Data shown below:

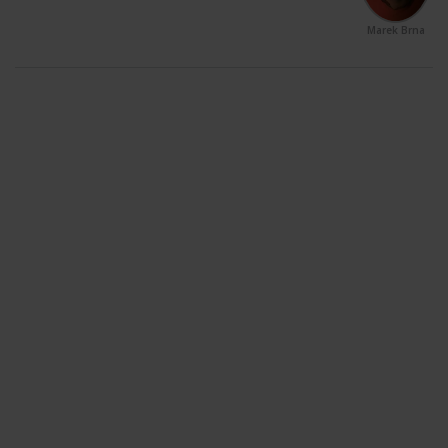
Marek Brna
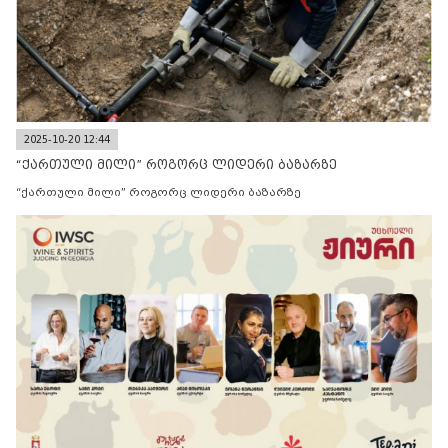
2025-10-20 12:44
“ქართული მილი” როგორც ლიდერი ბაზარზე
“ქართული მილი” როგორც ლიდერი ბაზარზე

End of Data shown.

▶ **Assignment**
Where a picture appears in the material above, skip it, and print the rest exactly.

▶ **Answer to this problem**
Marek Brna
2025-10-20 12:44
“ქართული მილი” როგორც ლიდერი ბაზარზე
“ქართული მილი” როგორც ლიდერი ბაზარზე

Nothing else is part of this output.